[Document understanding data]
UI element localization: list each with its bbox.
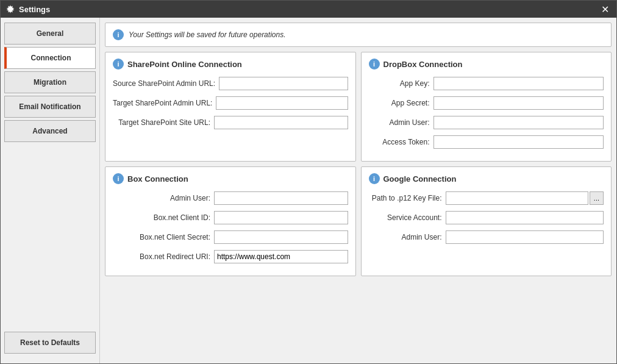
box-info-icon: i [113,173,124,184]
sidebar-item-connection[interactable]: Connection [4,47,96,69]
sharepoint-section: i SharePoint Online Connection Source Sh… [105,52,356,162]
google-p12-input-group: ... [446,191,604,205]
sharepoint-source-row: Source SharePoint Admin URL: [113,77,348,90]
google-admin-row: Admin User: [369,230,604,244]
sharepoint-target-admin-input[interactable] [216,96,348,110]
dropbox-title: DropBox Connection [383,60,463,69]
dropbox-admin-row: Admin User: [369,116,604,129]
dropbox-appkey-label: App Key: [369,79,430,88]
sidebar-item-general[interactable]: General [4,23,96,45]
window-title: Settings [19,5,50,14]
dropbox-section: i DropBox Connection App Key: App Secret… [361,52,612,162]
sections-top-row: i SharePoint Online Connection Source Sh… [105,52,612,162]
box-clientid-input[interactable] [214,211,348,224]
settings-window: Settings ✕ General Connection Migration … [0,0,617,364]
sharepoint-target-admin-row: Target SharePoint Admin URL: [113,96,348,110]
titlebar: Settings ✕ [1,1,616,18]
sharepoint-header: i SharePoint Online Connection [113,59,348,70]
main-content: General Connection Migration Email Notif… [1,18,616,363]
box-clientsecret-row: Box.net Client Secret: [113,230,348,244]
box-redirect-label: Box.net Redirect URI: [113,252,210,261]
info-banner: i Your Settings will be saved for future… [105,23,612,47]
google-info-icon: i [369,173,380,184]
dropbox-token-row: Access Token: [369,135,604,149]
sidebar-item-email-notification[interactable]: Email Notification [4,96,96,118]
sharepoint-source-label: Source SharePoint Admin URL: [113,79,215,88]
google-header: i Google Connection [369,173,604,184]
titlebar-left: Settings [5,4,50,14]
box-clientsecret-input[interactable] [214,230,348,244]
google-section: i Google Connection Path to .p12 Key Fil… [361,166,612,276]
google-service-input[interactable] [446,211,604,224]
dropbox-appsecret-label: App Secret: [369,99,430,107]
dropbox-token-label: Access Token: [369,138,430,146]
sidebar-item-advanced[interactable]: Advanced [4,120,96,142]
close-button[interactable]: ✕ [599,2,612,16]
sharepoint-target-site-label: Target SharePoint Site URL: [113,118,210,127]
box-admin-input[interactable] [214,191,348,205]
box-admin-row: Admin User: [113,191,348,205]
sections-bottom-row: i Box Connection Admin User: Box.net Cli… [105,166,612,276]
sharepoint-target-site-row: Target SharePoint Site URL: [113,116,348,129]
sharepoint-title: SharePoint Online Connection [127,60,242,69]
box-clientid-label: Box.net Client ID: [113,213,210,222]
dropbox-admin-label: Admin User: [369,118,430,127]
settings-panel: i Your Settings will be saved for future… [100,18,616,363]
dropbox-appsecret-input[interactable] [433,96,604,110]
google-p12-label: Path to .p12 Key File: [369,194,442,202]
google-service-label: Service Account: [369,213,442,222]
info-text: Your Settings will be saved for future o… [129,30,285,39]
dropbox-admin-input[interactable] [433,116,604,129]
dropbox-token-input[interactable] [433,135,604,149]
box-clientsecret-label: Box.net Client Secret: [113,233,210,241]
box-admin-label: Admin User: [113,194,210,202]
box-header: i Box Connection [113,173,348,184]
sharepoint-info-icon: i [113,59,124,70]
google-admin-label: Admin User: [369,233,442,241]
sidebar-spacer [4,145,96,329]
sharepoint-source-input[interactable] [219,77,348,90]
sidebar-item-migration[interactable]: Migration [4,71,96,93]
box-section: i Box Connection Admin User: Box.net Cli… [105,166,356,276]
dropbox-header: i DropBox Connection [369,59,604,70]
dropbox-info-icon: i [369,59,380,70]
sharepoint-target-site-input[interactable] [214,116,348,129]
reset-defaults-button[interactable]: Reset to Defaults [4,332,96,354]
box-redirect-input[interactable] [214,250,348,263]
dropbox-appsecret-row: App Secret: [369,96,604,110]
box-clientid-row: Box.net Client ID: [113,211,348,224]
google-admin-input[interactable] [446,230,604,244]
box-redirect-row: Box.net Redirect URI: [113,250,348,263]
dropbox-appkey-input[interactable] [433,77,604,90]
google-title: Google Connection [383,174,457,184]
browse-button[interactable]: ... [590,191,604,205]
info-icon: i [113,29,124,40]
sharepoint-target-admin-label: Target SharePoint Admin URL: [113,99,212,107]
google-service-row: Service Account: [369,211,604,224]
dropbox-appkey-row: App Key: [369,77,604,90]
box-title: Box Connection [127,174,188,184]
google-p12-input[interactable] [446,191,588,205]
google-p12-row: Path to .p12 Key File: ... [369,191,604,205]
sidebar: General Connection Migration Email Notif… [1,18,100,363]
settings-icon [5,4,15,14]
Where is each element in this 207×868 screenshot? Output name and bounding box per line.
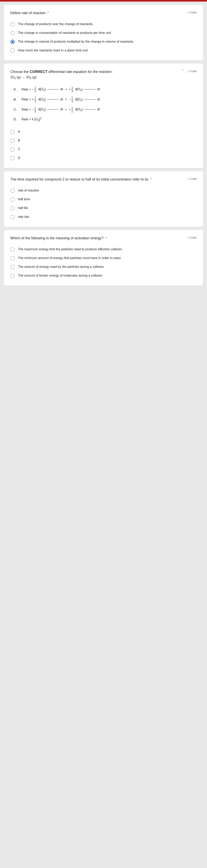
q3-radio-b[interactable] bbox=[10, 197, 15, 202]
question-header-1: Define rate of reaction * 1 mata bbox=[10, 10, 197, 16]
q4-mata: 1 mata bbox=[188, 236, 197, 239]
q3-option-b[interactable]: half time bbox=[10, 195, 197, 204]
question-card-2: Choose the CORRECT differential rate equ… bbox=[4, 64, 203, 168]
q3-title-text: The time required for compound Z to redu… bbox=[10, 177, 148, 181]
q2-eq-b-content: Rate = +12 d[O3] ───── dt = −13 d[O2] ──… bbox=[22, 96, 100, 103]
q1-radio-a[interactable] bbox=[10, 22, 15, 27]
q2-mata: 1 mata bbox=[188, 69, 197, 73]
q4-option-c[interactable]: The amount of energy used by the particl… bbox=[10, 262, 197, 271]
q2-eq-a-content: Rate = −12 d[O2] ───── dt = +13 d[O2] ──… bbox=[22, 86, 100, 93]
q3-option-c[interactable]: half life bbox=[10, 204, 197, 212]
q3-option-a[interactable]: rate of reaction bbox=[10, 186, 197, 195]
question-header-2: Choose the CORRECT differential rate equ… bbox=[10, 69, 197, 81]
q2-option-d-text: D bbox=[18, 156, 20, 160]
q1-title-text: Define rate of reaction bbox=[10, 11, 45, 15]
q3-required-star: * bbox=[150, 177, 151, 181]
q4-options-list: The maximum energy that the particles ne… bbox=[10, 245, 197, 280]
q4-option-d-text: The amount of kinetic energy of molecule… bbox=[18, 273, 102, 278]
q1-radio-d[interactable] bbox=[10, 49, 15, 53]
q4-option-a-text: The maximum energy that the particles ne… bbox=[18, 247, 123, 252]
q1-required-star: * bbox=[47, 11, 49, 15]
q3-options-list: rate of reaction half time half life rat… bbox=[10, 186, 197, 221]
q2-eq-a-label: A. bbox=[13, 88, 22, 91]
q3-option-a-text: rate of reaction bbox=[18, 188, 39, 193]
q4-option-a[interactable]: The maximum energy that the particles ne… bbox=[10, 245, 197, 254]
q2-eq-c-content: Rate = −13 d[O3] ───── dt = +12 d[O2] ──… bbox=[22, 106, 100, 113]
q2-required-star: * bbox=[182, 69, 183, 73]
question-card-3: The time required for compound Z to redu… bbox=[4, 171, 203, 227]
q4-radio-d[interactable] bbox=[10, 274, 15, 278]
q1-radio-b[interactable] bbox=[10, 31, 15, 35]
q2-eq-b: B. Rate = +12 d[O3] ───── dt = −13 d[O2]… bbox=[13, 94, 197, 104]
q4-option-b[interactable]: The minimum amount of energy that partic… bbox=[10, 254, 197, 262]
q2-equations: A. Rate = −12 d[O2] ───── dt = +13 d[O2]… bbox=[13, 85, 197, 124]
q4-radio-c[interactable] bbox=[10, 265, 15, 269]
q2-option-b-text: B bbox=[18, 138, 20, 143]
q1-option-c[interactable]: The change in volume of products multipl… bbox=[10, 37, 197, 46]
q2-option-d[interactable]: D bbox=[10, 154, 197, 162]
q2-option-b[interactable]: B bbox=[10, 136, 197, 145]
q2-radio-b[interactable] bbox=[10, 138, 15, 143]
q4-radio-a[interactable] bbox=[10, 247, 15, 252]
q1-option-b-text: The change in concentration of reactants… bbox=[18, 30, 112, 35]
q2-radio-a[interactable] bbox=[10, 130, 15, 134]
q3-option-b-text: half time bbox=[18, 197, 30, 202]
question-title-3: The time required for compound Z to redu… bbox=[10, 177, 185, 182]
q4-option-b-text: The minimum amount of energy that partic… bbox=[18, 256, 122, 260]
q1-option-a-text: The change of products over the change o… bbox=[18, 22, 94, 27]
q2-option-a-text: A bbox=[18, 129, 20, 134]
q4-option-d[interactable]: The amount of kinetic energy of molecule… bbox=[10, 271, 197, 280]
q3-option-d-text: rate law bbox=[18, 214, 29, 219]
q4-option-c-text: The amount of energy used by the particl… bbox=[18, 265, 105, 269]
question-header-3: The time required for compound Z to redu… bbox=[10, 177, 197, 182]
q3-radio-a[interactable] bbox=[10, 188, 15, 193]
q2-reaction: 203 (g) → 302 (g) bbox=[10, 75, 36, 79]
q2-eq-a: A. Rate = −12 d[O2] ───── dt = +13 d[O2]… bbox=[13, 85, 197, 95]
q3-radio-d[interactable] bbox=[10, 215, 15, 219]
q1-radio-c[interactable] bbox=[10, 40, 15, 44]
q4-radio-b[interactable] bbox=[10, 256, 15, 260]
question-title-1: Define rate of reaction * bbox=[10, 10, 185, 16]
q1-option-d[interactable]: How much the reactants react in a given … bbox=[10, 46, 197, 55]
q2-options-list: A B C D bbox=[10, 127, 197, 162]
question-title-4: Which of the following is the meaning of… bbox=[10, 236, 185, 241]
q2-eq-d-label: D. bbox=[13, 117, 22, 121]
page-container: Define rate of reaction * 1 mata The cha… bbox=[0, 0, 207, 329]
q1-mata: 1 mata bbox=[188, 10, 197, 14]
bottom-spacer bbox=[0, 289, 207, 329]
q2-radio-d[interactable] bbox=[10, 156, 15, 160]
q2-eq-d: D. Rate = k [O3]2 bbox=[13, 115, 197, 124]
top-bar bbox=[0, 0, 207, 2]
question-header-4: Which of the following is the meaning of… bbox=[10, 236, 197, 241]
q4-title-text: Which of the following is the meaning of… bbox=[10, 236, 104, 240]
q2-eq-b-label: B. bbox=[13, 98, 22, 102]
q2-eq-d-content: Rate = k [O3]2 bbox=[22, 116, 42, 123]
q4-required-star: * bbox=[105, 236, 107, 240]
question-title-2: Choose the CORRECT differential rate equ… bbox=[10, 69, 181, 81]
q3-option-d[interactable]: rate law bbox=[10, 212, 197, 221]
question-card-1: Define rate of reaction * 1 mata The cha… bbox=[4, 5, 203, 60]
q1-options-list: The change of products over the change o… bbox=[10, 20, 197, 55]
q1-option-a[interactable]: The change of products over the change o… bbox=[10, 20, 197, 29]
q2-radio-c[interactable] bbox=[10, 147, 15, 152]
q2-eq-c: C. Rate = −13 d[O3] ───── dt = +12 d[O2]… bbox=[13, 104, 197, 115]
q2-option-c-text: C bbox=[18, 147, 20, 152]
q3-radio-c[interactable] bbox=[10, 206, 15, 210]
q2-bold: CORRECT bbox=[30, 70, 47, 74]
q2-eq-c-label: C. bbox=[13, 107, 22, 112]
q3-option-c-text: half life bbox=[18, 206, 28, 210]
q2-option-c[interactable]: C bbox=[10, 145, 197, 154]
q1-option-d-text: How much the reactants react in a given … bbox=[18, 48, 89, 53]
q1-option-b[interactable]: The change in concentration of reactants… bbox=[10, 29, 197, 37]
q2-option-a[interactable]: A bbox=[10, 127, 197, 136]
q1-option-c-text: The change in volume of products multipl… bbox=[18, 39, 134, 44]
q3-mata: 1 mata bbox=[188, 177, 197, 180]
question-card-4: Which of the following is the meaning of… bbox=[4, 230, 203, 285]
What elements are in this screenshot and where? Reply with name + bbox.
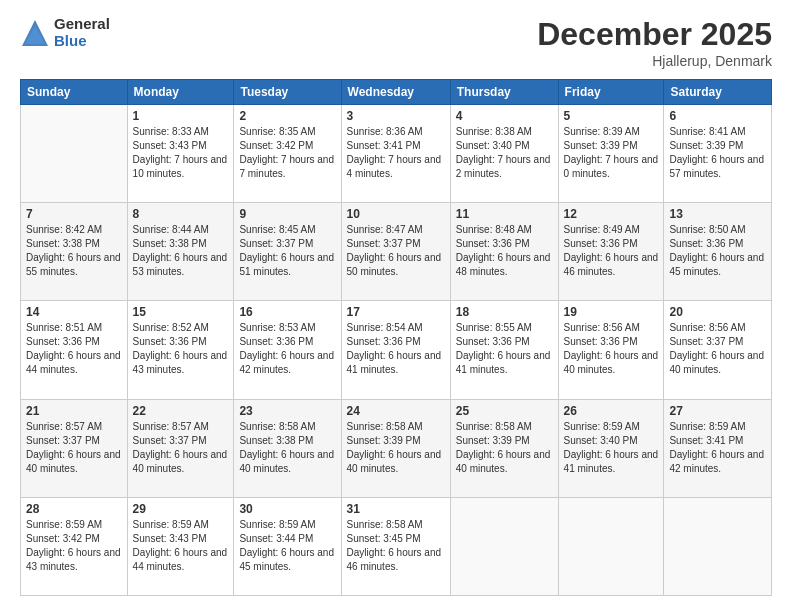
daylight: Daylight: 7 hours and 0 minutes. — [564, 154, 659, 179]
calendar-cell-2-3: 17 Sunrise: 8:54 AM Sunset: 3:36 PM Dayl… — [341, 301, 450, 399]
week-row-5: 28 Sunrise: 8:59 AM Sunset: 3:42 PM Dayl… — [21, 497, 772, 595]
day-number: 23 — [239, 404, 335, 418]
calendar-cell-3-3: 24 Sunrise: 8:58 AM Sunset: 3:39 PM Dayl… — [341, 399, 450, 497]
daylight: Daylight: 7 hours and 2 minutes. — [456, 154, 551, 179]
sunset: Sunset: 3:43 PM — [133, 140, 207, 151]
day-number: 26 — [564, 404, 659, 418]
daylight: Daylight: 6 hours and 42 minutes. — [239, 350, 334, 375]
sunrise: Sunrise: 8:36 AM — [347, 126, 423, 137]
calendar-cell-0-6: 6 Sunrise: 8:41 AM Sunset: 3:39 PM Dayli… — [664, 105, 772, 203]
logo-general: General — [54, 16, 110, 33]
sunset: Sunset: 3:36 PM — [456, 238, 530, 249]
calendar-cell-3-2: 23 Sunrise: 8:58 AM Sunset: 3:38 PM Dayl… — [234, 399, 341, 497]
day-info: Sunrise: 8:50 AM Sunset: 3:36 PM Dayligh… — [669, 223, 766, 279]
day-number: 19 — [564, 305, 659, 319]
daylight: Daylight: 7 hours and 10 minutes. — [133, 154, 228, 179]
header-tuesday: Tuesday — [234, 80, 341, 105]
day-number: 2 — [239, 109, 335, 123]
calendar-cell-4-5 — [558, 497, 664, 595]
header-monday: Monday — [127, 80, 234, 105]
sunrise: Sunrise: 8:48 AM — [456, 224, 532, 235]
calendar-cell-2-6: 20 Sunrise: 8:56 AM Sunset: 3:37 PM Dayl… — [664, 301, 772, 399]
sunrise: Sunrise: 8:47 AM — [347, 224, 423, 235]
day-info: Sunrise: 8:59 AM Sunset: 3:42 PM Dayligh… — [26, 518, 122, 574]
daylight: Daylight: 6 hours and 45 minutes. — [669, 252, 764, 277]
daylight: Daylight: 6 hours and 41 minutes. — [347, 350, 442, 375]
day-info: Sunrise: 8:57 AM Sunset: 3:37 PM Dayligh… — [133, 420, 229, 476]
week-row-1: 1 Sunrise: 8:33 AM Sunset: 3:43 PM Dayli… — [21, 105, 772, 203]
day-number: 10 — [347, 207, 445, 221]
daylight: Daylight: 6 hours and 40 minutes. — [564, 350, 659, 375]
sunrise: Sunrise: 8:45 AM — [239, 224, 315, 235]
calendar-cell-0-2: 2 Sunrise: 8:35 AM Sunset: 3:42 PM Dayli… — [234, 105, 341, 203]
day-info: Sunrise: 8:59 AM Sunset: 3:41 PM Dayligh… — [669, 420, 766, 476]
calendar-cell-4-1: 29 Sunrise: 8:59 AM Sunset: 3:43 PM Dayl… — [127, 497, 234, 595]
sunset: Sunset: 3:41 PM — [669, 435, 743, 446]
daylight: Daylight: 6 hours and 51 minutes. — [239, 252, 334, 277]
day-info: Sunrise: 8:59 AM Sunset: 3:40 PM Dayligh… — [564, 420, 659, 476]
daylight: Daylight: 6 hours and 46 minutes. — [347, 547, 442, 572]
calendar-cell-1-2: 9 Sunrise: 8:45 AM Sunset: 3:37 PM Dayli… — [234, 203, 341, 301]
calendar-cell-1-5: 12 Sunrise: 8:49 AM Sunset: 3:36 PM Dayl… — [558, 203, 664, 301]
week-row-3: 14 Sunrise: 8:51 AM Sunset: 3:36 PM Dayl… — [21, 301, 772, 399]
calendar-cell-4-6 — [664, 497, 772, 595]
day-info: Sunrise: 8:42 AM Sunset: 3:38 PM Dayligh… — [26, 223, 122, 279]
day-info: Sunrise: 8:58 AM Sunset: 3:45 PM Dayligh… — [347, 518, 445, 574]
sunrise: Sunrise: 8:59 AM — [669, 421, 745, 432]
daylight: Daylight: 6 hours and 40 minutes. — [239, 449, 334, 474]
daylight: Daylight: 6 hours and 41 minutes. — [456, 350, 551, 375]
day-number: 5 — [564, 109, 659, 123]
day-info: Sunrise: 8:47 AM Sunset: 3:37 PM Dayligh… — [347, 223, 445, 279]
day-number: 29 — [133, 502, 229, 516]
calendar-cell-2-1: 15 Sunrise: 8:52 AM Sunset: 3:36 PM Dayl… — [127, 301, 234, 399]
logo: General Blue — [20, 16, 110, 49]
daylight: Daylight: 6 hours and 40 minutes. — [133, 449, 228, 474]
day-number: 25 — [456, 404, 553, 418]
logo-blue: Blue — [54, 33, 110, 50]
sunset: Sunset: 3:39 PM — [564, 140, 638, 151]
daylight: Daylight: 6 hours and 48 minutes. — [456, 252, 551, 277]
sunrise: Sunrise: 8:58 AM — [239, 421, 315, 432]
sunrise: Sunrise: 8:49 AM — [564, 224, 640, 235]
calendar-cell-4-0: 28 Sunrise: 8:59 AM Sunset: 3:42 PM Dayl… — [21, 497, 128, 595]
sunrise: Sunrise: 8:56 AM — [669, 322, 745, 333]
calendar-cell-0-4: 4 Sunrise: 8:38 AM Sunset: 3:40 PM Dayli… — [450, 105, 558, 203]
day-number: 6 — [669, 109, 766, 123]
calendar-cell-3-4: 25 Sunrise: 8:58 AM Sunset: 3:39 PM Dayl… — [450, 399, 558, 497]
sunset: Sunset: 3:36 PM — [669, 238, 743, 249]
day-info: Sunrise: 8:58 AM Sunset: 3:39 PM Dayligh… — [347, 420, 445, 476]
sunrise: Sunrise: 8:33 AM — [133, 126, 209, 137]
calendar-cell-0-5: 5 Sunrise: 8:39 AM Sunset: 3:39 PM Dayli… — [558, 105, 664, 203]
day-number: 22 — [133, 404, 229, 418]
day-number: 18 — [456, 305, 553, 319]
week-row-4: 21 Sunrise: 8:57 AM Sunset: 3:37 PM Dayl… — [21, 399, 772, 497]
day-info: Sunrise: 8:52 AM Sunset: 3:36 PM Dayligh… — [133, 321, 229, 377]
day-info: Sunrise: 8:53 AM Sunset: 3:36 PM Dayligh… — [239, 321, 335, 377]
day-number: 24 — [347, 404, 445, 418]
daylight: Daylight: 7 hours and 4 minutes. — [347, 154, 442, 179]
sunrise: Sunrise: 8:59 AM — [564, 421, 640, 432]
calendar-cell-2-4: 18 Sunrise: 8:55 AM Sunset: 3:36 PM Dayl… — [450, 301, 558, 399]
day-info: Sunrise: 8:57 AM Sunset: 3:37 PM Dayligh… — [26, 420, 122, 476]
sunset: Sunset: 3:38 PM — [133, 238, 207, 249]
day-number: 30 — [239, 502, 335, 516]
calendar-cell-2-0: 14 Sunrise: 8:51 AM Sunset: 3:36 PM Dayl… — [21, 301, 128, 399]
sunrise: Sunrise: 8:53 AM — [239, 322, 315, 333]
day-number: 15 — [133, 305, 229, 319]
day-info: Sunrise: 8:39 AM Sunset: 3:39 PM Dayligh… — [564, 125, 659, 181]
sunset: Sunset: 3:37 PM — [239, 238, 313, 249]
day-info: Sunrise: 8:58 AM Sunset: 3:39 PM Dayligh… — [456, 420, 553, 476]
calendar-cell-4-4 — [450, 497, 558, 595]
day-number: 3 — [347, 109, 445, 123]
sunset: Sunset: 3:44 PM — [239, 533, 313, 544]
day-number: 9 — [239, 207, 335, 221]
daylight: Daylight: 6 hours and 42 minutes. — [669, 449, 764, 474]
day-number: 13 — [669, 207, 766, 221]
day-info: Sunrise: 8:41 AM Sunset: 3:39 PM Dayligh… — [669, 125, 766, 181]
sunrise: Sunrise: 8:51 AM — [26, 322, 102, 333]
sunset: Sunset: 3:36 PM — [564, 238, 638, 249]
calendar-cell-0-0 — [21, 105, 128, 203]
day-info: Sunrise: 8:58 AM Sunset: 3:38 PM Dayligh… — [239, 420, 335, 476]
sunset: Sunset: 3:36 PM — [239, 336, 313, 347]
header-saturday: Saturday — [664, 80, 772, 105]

◆ **Required work**:
Filter the records above for lines with "maximum".

◆ **Answer to this problem**:
q4-options-list: The maximum energy that the particles ne… bbox=[10, 245, 197, 280]
q4-option-a-text: The maximum energy that the particles ne… bbox=[18, 247, 123, 252]
q4-option-a[interactable]: The maximum energy that the particles ne… bbox=[10, 245, 197, 254]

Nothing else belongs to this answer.